Demographics may play as pivotal a role in the gap between the rich and middle class as taxes or other factors. Cathy McBreen, a managing director at the Spectrem Group, reports that the average middle-class millionaire tracked by her firm (a person with assets between $1 million and $5 million) is 63 years old. It is hardly a coincidence that income inequality is widening at precisely the moment that a large proportion of Americans are reaching their early 60s, typically most people's peak earning years.

Another reason for client discontent is that the volatility in the markets has mirrored the volatility in many millionaires' lives. As they have had to deal with two 50%-plus bear markets in a single decade, clients are no different from any other economic agents in an increasingly dynamic, fast-moving world that waits for no one. When a top corporate executive loses his job and waits a year to find another one paying 30% less, or when a small business owner sees her company suffer a 40% decline in revenues, as might have happened in 2009, it is bound to make them more cautious, Prince says.

Across the nation, the wide variances in the income of the top 0.05% in different states means wild swings in revenues. If Facebook successfully completes its IPO this spring, the state of California will enjoy a one-time bonanza as people become millionaires and billionaires overnight. At the same time, states like New York, New Jersey and Connecticut currently are wrestling with spending reductions as they confront the contraction in the securities and investment banking industries.

Despite a recovery that is almost three years old, consumers' aversion to financial commitments extends to all ranks of the income and wealth ladders.

Homeownership has declined from 69% to 66%, as more people opt to rent. Car leasing is approaching an all-time high, with an assist from low interest rates. As for the ultimate commitments, even marriage and birth rates have been declining in the last few years.

For financial advisors, this reluctance to spend remains obvious. Clients are "evaluating the number of trips they take, the kind of trips they take, and they may hold on to cars longer," says Ross Levin, president of Accredited Investors in Edina, Minn. His firm's clients typically have between $3 million and $20 million, and there isn't as much of a disparity in attitude as one might think.

Even at higher levels of wealth, spending doesn't generate the psychic effect it once did. "It has let up a little bit, but clients are more conscious of what they spend," says John LaPenn, the CEO of Boston-based Federal Street Advisors, whose average client has $50 million. Reducing their outlays "gives them a sense of control," he explains. "You can't control the capital markets."
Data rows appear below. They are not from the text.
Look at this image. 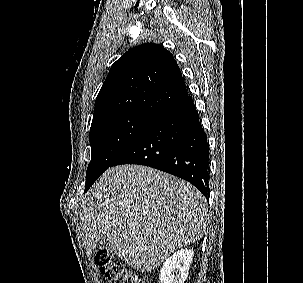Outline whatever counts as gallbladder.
Instances as JSON below:
<instances>
[{
  "instance_id": "gallbladder-1",
  "label": "gallbladder",
  "mask_w": 303,
  "mask_h": 283,
  "mask_svg": "<svg viewBox=\"0 0 303 283\" xmlns=\"http://www.w3.org/2000/svg\"><path fill=\"white\" fill-rule=\"evenodd\" d=\"M97 249H99V250H101V249H107V250H109L110 249V243H109V241L107 239H101L98 242Z\"/></svg>"
}]
</instances>
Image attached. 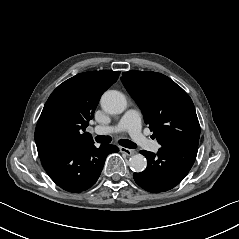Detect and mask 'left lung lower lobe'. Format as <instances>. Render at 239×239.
<instances>
[{
    "mask_svg": "<svg viewBox=\"0 0 239 239\" xmlns=\"http://www.w3.org/2000/svg\"><path fill=\"white\" fill-rule=\"evenodd\" d=\"M198 146L170 145L161 147L157 154L140 151L147 158V169L134 173L135 182L143 189L159 193L178 185L190 171L197 155Z\"/></svg>",
    "mask_w": 239,
    "mask_h": 239,
    "instance_id": "1",
    "label": "left lung lower lobe"
}]
</instances>
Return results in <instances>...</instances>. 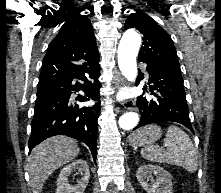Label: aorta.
Returning a JSON list of instances; mask_svg holds the SVG:
<instances>
[{"instance_id":"obj_1","label":"aorta","mask_w":221,"mask_h":193,"mask_svg":"<svg viewBox=\"0 0 221 193\" xmlns=\"http://www.w3.org/2000/svg\"><path fill=\"white\" fill-rule=\"evenodd\" d=\"M141 45V37L134 30H128L122 36L118 46V65L123 76L128 81H134L137 76L136 57ZM139 116L135 112L123 114L119 119V127L130 130L136 127Z\"/></svg>"}]
</instances>
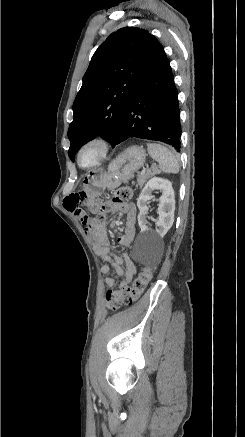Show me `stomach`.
Segmentation results:
<instances>
[{"instance_id": "stomach-1", "label": "stomach", "mask_w": 245, "mask_h": 437, "mask_svg": "<svg viewBox=\"0 0 245 437\" xmlns=\"http://www.w3.org/2000/svg\"><path fill=\"white\" fill-rule=\"evenodd\" d=\"M146 158L142 146H130L121 153L108 167L107 172L94 170L83 179V185L95 191L114 189L130 180L134 173L144 165Z\"/></svg>"}]
</instances>
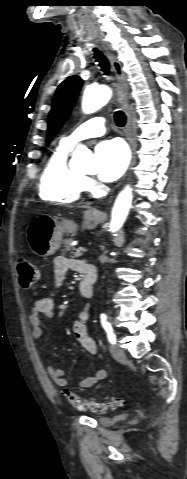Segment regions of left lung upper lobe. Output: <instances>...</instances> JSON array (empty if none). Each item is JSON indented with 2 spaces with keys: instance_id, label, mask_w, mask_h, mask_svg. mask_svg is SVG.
<instances>
[{
  "instance_id": "left-lung-upper-lobe-1",
  "label": "left lung upper lobe",
  "mask_w": 187,
  "mask_h": 479,
  "mask_svg": "<svg viewBox=\"0 0 187 479\" xmlns=\"http://www.w3.org/2000/svg\"><path fill=\"white\" fill-rule=\"evenodd\" d=\"M82 86V80L78 76H71L63 81L58 87L49 113L47 141L50 142L56 132L68 118L76 97Z\"/></svg>"
}]
</instances>
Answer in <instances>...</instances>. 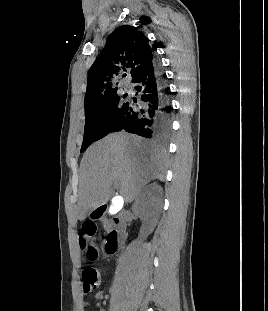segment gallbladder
Here are the masks:
<instances>
[{"instance_id": "gallbladder-1", "label": "gallbladder", "mask_w": 268, "mask_h": 311, "mask_svg": "<svg viewBox=\"0 0 268 311\" xmlns=\"http://www.w3.org/2000/svg\"><path fill=\"white\" fill-rule=\"evenodd\" d=\"M124 204V199H111V201L107 204L109 209V218H112V216H115L116 213H119L120 208H123Z\"/></svg>"}]
</instances>
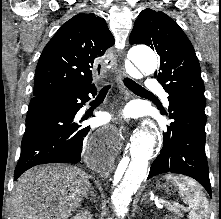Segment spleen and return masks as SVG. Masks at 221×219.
<instances>
[{
  "label": "spleen",
  "instance_id": "spleen-1",
  "mask_svg": "<svg viewBox=\"0 0 221 219\" xmlns=\"http://www.w3.org/2000/svg\"><path fill=\"white\" fill-rule=\"evenodd\" d=\"M166 178L174 182L183 201L189 205V219H209V202L200 185L185 176L167 175Z\"/></svg>",
  "mask_w": 221,
  "mask_h": 219
}]
</instances>
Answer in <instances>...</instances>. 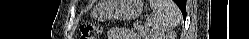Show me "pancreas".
Listing matches in <instances>:
<instances>
[{
	"mask_svg": "<svg viewBox=\"0 0 249 39\" xmlns=\"http://www.w3.org/2000/svg\"><path fill=\"white\" fill-rule=\"evenodd\" d=\"M134 28L138 31L141 36H149V29L143 27L141 24H134Z\"/></svg>",
	"mask_w": 249,
	"mask_h": 39,
	"instance_id": "1",
	"label": "pancreas"
}]
</instances>
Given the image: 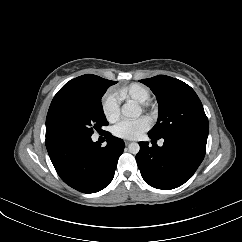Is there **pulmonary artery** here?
<instances>
[{
  "instance_id": "1",
  "label": "pulmonary artery",
  "mask_w": 242,
  "mask_h": 242,
  "mask_svg": "<svg viewBox=\"0 0 242 242\" xmlns=\"http://www.w3.org/2000/svg\"><path fill=\"white\" fill-rule=\"evenodd\" d=\"M162 144H163V141H160V142H159V145H162Z\"/></svg>"
}]
</instances>
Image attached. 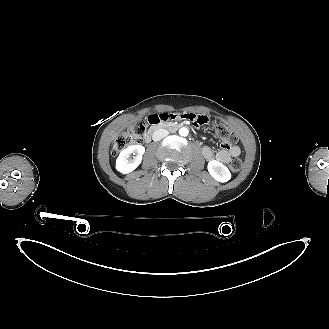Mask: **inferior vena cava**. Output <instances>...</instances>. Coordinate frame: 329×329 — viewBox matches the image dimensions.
Here are the masks:
<instances>
[{
	"label": "inferior vena cava",
	"instance_id": "602c4592",
	"mask_svg": "<svg viewBox=\"0 0 329 329\" xmlns=\"http://www.w3.org/2000/svg\"><path fill=\"white\" fill-rule=\"evenodd\" d=\"M169 134V132L165 129H158L153 133L152 139L154 141H160L164 137H166Z\"/></svg>",
	"mask_w": 329,
	"mask_h": 329
}]
</instances>
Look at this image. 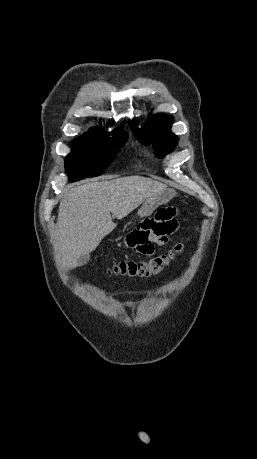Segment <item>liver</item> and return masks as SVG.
<instances>
[{
	"mask_svg": "<svg viewBox=\"0 0 257 459\" xmlns=\"http://www.w3.org/2000/svg\"><path fill=\"white\" fill-rule=\"evenodd\" d=\"M167 186L142 176H127L91 182L73 188L60 201L53 236L57 264L74 269L77 260L94 251L116 223L111 213L122 219L145 199Z\"/></svg>",
	"mask_w": 257,
	"mask_h": 459,
	"instance_id": "liver-1",
	"label": "liver"
}]
</instances>
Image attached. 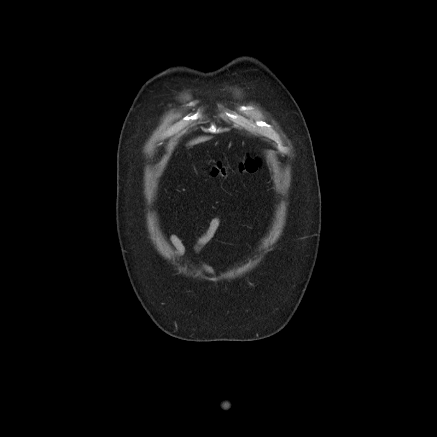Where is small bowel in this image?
Wrapping results in <instances>:
<instances>
[{
    "instance_id": "obj_1",
    "label": "small bowel",
    "mask_w": 437,
    "mask_h": 437,
    "mask_svg": "<svg viewBox=\"0 0 437 437\" xmlns=\"http://www.w3.org/2000/svg\"><path fill=\"white\" fill-rule=\"evenodd\" d=\"M220 224H221L220 216H215L214 218L211 219L206 231L198 239L197 243L194 246V251L196 253H199L202 250V248L213 238V236L215 235L216 231L218 230ZM169 240L173 246L175 255H177V256L184 255L185 246H184L182 240L175 234H171L169 237ZM200 268L203 272H205L207 274L214 273V270L206 264H201Z\"/></svg>"
}]
</instances>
Clients may have grown resigned to portfolio volatility, but other, more pressing issues are causing anxiety. Both Levin and LaPenn report they have many clients with children graduating from top universities and law schools who can't land a job.

All the focus on wealth and income may be disguising a far more serious gap emerging in American society that centers on culture. This is the theme of Charles Murray's provocatively titled new book, Coming Apart: The State Of White America, 1960-2010.

In 1960, the bank CEO, the local mailman and the truck driver shared a common culture in that they probably all watched Bob Hope and Lawrence Welk. After all, they had little choice. CEOs and postal workers may have inhabited different worlds, but they were adjacent enough to occasionally cross paths. Most people who were successful worked long and hard, gradually accumulating their wealth. Because their businesses created jobs in their communities and products and services people could use, achievement earned them respect.